The tailored catalyst from Clariant allows reaching the optimal desired syngas composition for the subsequent synthesis reactions. In two industrial pilot plants, located in Germany, Clariant?s ShiftMax 100 RE reverse water-gas shift catalysts have already been used and proven to meet the expected syngas yield and composition. For Ineratec’s new larger pioneering plant, the technology will again rely on Clariant’s ShiftMax 100 RE catalyst to produce renewable syngas via reverse water-gas shift – an essential step in the conversion of CO2. The promoted nickel catalyst shows an unprecedented high resistance against coking and low methane by-product formation. Furthermore, ShiftMax 100 RE offers high CO2 conversion over a long lifetime, high poison resistance, and superior strength.

As per MRC, Clariant (CLN.S) and its main shareholder Saudi Basic Industries Corp (2010.SE) are to end a so-called "governance agreement" defining their relationship, stirring speculation SABIC could launch a full takeover bid for the Swiss chemicals firm.

We remind that in October 2020, Clariant announced the construction of a new state-of-the-art catalyst production site in China.
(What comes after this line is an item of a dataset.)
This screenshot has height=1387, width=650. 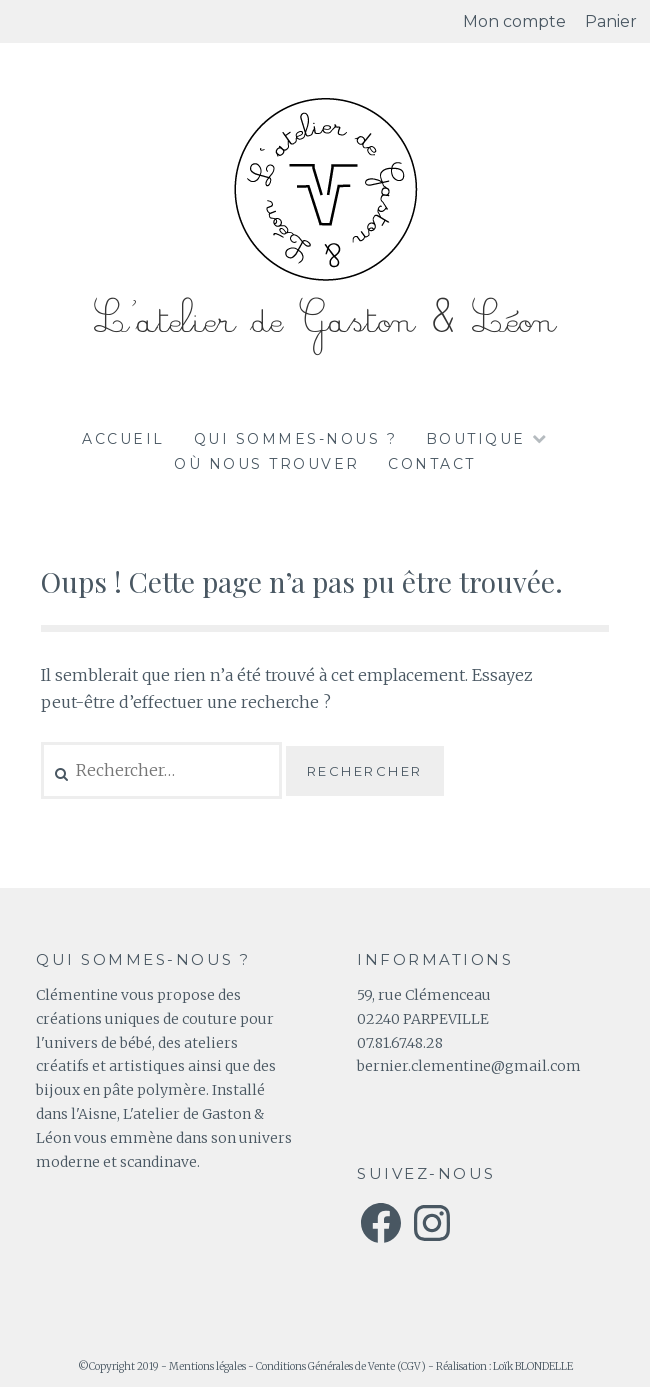 What do you see at coordinates (514, 21) in the screenshot?
I see `Mon compte` at bounding box center [514, 21].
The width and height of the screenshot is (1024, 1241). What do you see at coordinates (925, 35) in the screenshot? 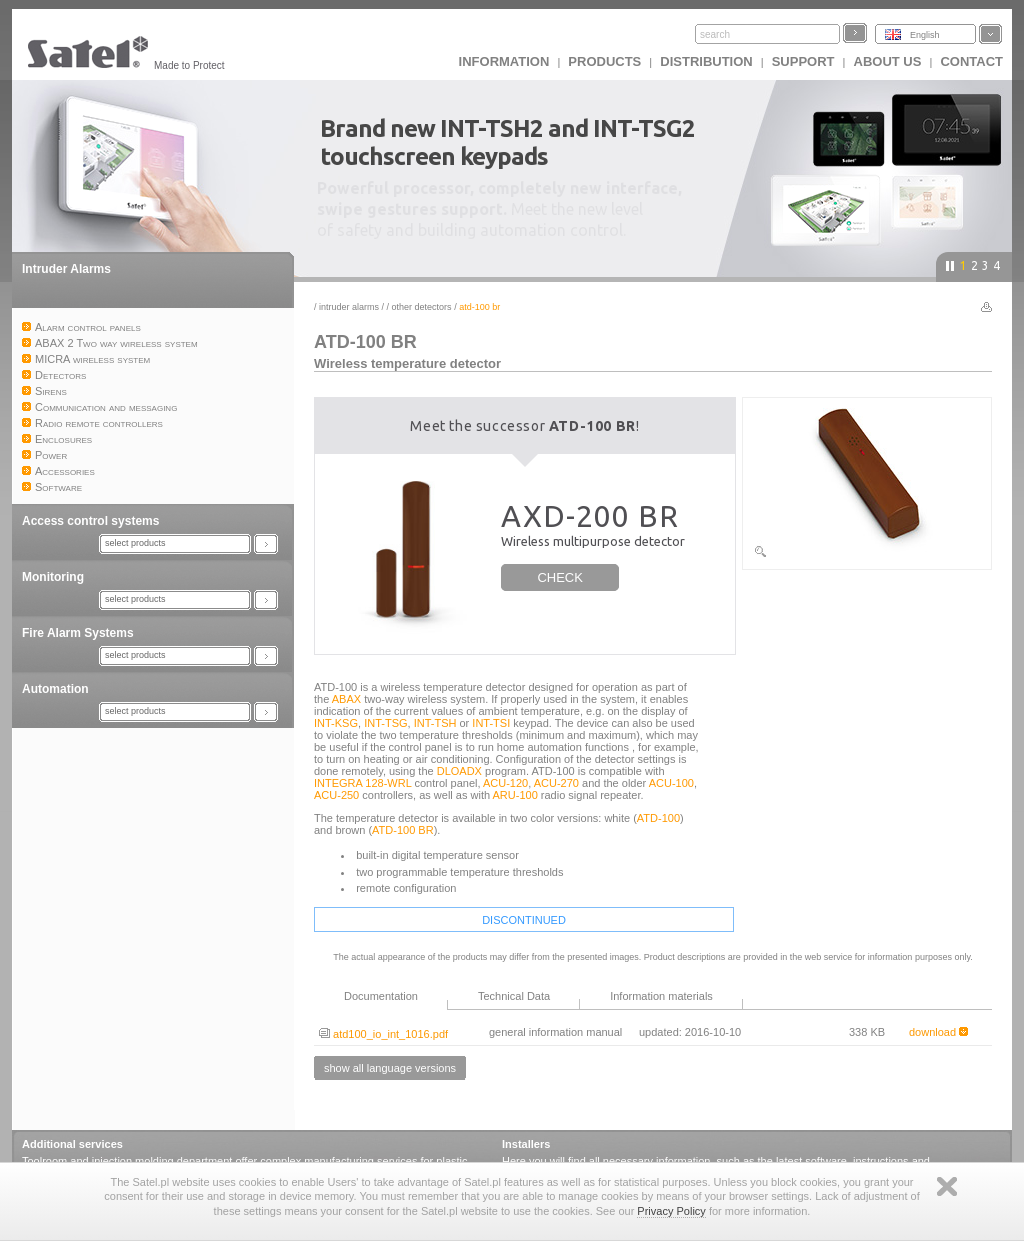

This project represents a significant investment which further strengthens Clariant’s position in China and enhances its ability to support its customers in the country’s thriving petrochemicals industry.

Clariant AG is a Swiss chemical company and a world leader in the production of specialty chemicals for the textile, printing, mining and metallurgical industries. It is engaged in processing crude oil products in pigments, plastics and paints.